-------- DATASET EXTRACT

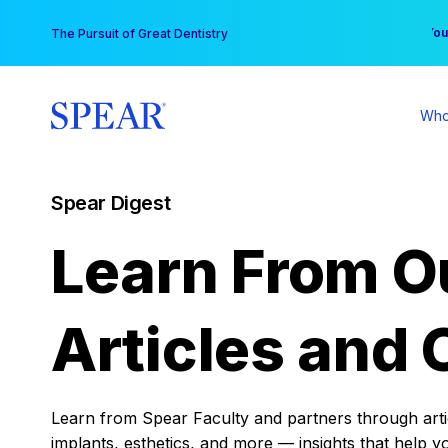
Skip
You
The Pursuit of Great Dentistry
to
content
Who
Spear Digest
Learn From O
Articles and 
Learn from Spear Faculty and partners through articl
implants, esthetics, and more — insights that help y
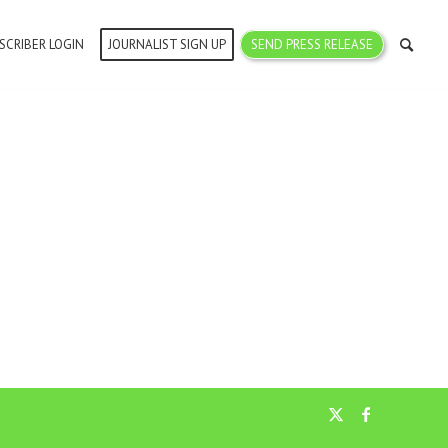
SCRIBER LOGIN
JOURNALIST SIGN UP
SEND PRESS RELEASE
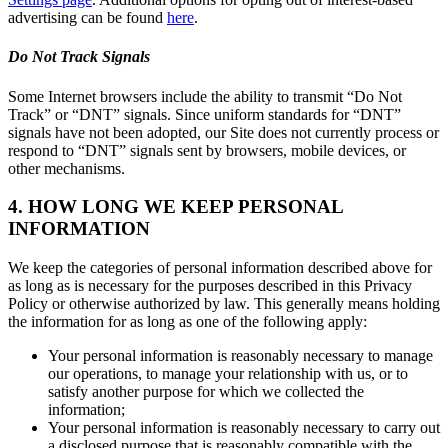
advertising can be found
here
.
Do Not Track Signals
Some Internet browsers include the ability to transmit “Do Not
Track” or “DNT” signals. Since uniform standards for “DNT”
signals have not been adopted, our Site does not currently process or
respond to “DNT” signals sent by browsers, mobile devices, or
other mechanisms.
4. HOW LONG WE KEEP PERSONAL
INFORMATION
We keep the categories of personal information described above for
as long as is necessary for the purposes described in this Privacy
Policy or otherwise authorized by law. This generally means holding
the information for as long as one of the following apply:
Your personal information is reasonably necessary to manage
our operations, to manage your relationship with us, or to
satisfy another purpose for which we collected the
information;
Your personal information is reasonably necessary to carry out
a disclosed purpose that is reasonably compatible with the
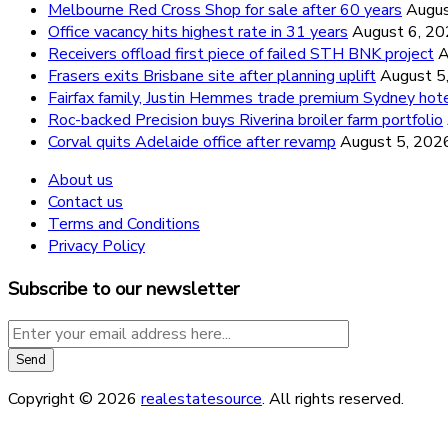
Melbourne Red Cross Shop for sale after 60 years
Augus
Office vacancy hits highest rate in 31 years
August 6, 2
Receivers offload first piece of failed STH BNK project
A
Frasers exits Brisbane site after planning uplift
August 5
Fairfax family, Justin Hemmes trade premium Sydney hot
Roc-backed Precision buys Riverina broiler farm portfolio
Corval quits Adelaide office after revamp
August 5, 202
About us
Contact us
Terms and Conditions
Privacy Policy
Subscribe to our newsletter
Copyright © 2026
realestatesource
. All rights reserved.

----------------
-------- DATASET EXTRACT

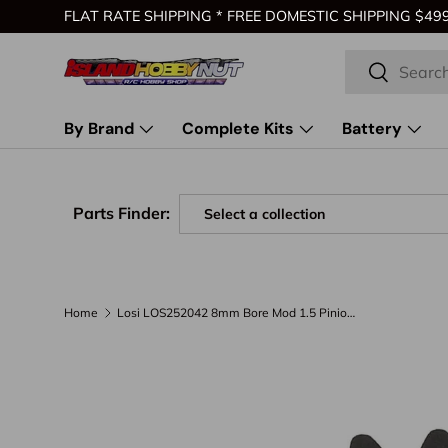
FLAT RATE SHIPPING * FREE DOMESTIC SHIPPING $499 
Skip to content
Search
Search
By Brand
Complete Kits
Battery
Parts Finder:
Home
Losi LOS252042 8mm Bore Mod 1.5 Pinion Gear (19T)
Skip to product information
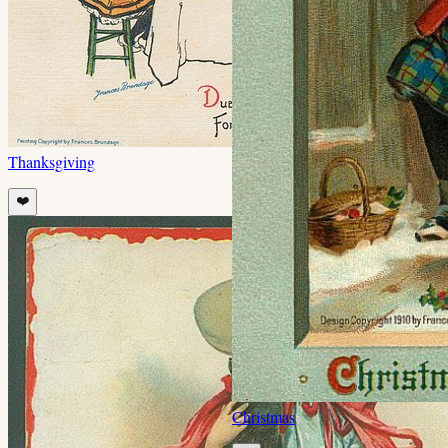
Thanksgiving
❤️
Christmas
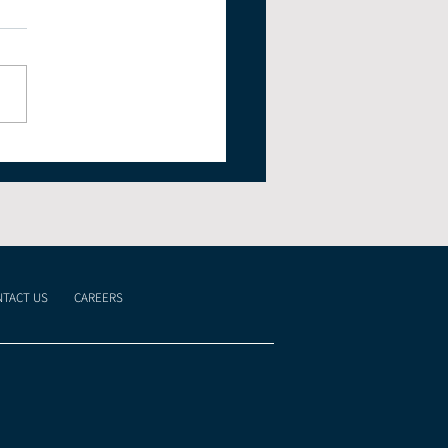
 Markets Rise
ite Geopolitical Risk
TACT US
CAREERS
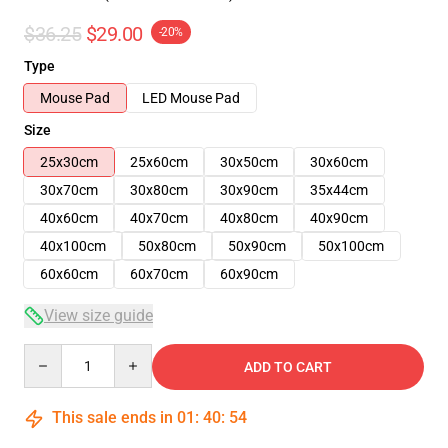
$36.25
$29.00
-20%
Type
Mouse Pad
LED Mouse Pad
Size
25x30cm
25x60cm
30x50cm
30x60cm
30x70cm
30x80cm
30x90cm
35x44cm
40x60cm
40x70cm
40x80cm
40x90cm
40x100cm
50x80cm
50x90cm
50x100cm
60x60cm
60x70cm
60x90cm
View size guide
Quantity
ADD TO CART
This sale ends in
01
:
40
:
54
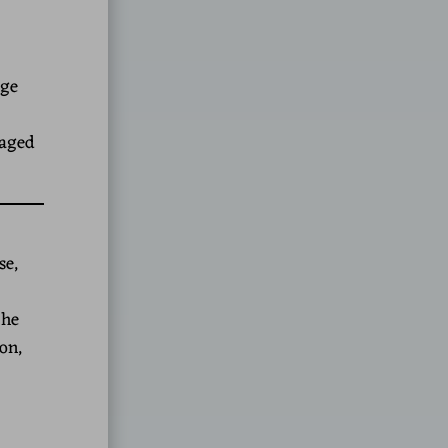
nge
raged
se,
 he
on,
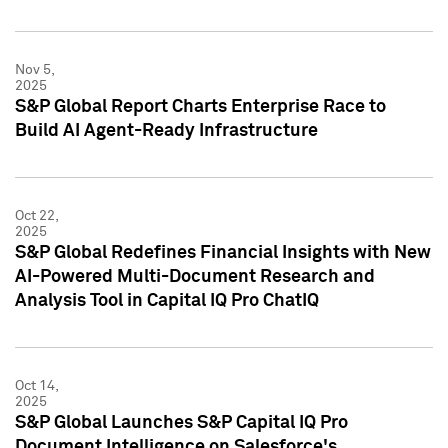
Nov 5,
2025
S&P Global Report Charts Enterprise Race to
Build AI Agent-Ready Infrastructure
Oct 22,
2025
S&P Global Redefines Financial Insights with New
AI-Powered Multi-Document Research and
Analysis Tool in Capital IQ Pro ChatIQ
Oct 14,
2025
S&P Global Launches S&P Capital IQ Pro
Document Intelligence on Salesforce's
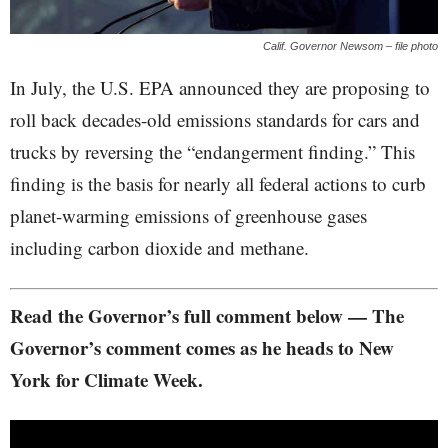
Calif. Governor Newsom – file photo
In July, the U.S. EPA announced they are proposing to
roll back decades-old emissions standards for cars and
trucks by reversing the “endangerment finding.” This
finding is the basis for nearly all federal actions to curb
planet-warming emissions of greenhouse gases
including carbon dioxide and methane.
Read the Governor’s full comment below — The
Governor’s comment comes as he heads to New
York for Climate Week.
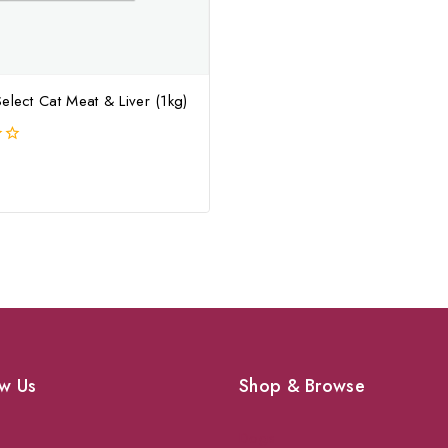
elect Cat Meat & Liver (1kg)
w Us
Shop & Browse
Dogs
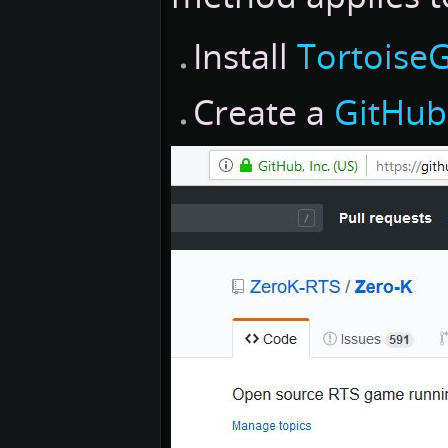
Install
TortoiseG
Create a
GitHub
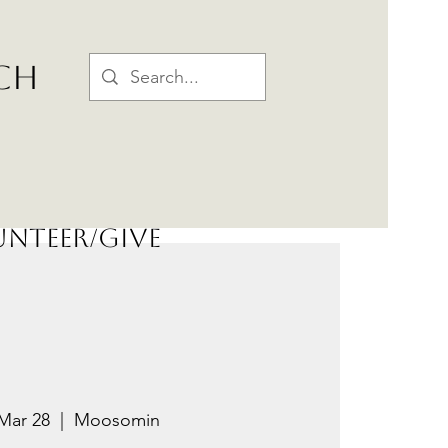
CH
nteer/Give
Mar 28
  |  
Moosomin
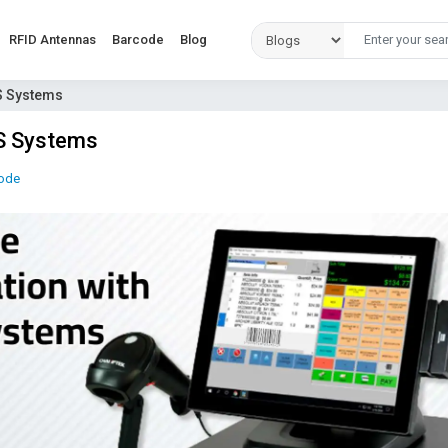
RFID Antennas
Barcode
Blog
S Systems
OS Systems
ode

----------------

> ABOUT THIS EXERCISE: Only the lines above from the line with "Terms and Conditions" to the line with "All rights reserved.", those two lines included, should be reproduced exactly.

> SOLUTION:
Terms and Conditions
Privacy Policy
Subscribe to our newsletter
Copyright © 2026
realestatesource
. All rights reserved.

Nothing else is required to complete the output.